Other places are dithering, are suggesting that the fall will go on with some modifications, and some even are imposing pretty punitive rules that put professors in difficult and even dangerous positions. Inspired by a great thread today by Danielle Lupton, let me explain the ordering of the choices and tradeoffs and then steal from Laura Seay about the tuition challenge.
Yes, face to face classes [F2F] are better than online classes, holding everything else constant. Sure, there are folks who love delivering classes online and do it well, but most profs prefer to engage the students in person for all kinds of reasons--body language helps signal to the prof that the content is being delivered well or not, it tends to be far more interactive, one can change things on the fly more easily, etc. But we cannot hold all else constant in a pandemic.*
* There are some who argue that the disease is not so fatal for young folks so let's just roll with it. I have two responses to this: a) in a class of 600 students, maybe one will die due to the virus. I guess that is no biggie? b) this disease can be brutal even in mild cases, so let's not be so blase about "hey, few deaths, so what?"

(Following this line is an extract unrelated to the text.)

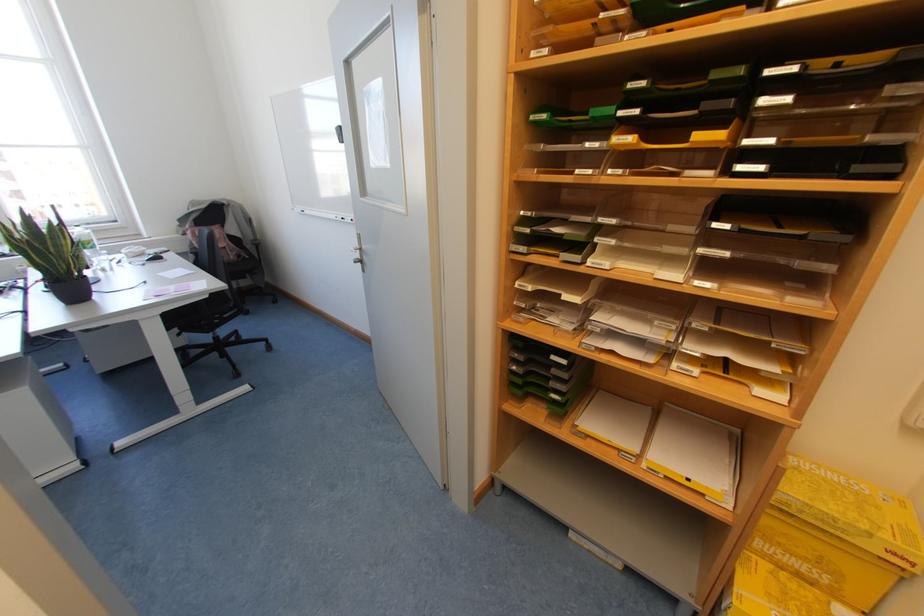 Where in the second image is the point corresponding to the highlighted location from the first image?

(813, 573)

- Communicating through masks makes lectures harder to understand and student discussion much more difficult.
- Distancing does the same. The spaces that may be used, as Danielle points out, often have awful acoustics--gyms, for instance.
- Will have to do whatever we do F2F in ways that can be taped and uploaded so that students who can't attend in person due to visa problems, travel restrictions, home situations, etc can still take the class. This, of course, means doing more work, essentially producing two versions of the class.
What happens if/when there is a major outbreak on campus? Will the universities and colleges just continue on or will they send everyone home and move to online? My bet is the latter as all the liability waivers will not stop students and profs and staff from fleeing a major outbreak. So, if the plan is to be on campus, the plan is really to repeat what happened in March: moving quickly online with little prep. Oh, and having helped infect a community where the school is based and then infect the communities to which the students return. USC has already switched to going online as the cases in and near LA are skyrocketing. Better now than September or October although May or June would have been better still. Just like everything else with this virus, acting early is better than acting late.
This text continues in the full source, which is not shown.